Barista Hustle has taken a big hit, as clients have severed their relationships, including the high end equipment manufacturer Fellow which pulled its product portal from Barista Hustle’s e-commerce site, effectively ending the BH coffee gear line for the time being.
For details, again please turn to sprudge.com.
Iconic Italian manufacturer of espresso makers La Marzocco’s US twitter account on June 1 issued its support for the protest movement and announced a series of related charitable donations. Things quickly blew up when coffee industry pro Alex Gable responded with a series of allegations of endemic racism at La Marzocco HQ in Florence, where he had worked for a brief time.
Another bit of overlap was that one of the accusations included a La Marzocco manager disparaging Michelle Johnson.
La Marzocco has responded publicly with a series of apologies and promises to investigate and do better, though to this point it seems neither Ms Johnson nor Jenn Chen, the other coffee industry leader targeted in the reported comments, seem particularly thrilled with the responses.
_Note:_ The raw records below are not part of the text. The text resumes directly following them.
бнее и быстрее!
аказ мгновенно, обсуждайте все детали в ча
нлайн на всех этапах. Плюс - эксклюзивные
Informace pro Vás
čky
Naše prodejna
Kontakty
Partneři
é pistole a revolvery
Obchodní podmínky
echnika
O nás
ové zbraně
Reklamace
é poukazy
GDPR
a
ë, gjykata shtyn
Again, sprudge.com has the story.
Finally, this week industry behemoth Starbucks suffered a major self-inflicted PR wound by publicly taking a pro-Black Lives Matter stance, while at the same time reminding employees not to wear apparel or pins on the job that support…… Black Lives Matter.
Not surprisingly, this lead to a swift backlash online, as the Evil Empire was accused of blatant hypocrisy. Today they reversed course, announcing team members will be free to display their support of BLM.
PPS: I’ll usually link to companies’ web sites in my posts, but to be honest I didn’t feel like it this time. I’m a blogger, not a journalist, so I can be inconsistent and not worry if I seem to take sides if I choose.